As far as I know Xenakis didn't compose anything in 2000 or 2001, probably due to his health issues, so he's not on this list.

Dutilleux, Saariaho, G. F. Haas and L. Andriessen could be in the list too.


----------



## Itullian (Aug 27, 2011)

Ian Anderson................


----------



## Guest (Aug 28, 2017)

Peter Maxwell Davies
Krzysztof Penderecki
Wolfgang Rihm
John Corigliano
Lera Auerbach
Magnus Lindberg


----------



## arpeggio (Oct 4, 2012)

My favorites that no one has yet picked:

Mark Camphouse
Frank Ticheli
Donald Grantham
Cindy McTee
David Maslanka
Philip Sparke
David Gillingham, oops that's seven.

Met the following composers that premiered some cool stuff at the Staunton Music Festival:
Zachary Wadsworth
Moritz Eggert
Eric Guinivan

Mr. Eggert dispels the notion that Germans do not have a sense of humor.
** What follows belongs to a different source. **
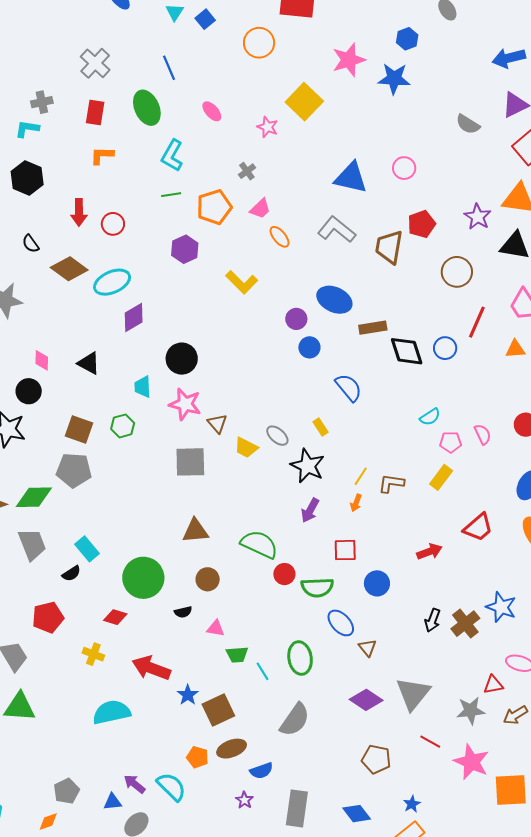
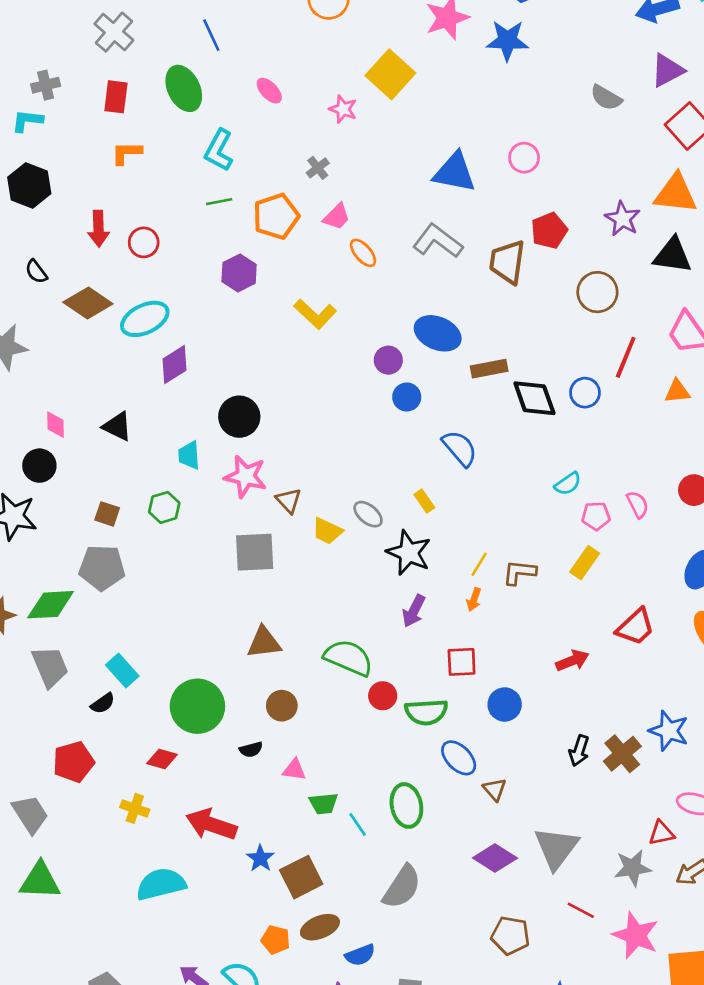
brown square: (79, 430) -> (107, 514), size x0.7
One of his piano works is entitled "Holly Golightly Is Surprised by a Thunderstorm On the Steps of the Fire Exit of Her New York Apartment". I came close to falling out my chair laughing when he started to whistle "Moon River".


----------



## MusicSybarite (Aug 17, 2017)

Krzysztof Penderecki
Peteris Vasks
Kalevi Aho
Takashi Yoshimatsu
John Coolidge Adams
Phillip Glass


----------